Task item >> Gather every line below where "Sant" appears.

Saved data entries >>
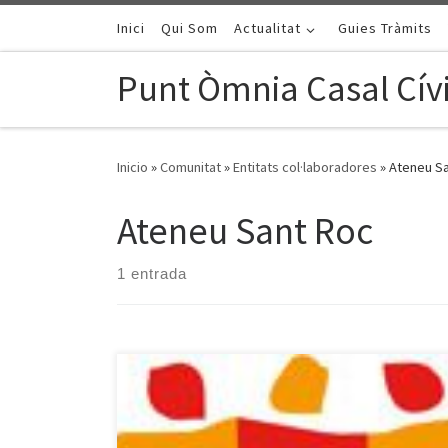
Saltar al contenido
Inici
Qui Som
Actualitat
Guies Tràmits
Punt Òmnia Casal Cívi
Inicio
»
Comunitat
»
Entitats col·laboradores
»
Ateneu S
Ateneu Sant Roc
1 entrada
Fundació Ateneu Sant Roc «Actualment segueix
aquesta inquietud de part de la gent del barri per fer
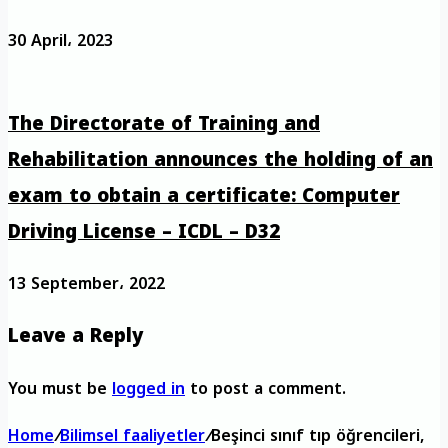
30 April، 2023
The Directorate of Training and
Rehabilitation announces the holding of an
exam to obtain a certificate: Computer
Driving License – ICDL – D32
13 September، 2022
Leave a Reply
You must be
logged in
to post a comment.
Home
/
Bilimsel faaliyetler
/
Beşinci sınıf tıp öğrencileri,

Result >>
Ateneu Sant Roc
Fundació Ateneu Sant Roc «Actualment segueix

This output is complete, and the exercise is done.